The Classic Example: Nectaly Mendoza

Owner of Herbs & Rye

Photo by Anthony Mair

Photo by Anthony Mair

ACHIEVEMENT: Opening its doors amid the recession on December 15, 2009, Herbs & Rye would not have survived its first three years without the perseverance and passion of Mendoza and his staff. Things got so challenging in 2011 that Mendoza had to sell his car to make payroll. Then he and his core employees began intense bar training, and the new steakhouse menu caught on. Just after midnight on January 1, 2012, he recalls saying, “We’re gonna kill it. We’re just fine.”

ROCK SOLID PHILOSOPHY: After flunking his Bellagio busser interview as a teen, Mendoza was given a chance to prove himself as a glass-polisher solely on the strength of his character. This is the core of his hiring philosophy: “It’s all faith,” Mendoza says. “I don’t need rock stars; I need rocks. Solid because they want to be solid, not because they think someone owes them something. The challenge isn’t in firing people, it’s in making them great.”

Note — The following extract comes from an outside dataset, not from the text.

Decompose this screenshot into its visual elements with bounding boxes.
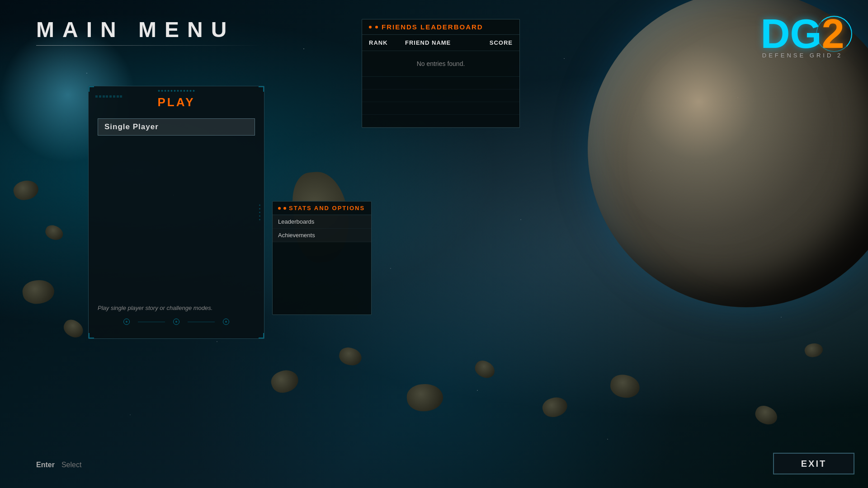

NO COMPROMISE: “Herbs & Rye is where you have a cocktail and say, ‘That’s how it’s supposed to taste,’” Mendoza says. “It doesn’t matter if I like my Hemingway daiquiri with sugar. We have to make it the right way. We have to go by the book and understand how the American palate was drinking at those times. Our education needs to never end.”

PASSING IT ON: Throughout the year, Mendoza visits Las Vegas elementary schools—including those he attended, where many of the students are undocumented, food insecure or face bleak futures—and creates an Iron Chef-style sundae bar. Not only is it a rare treat for the kids, it’s a chance for Mendoza to demonstrate how math, science and history apply to making it as a successful restaurant owner.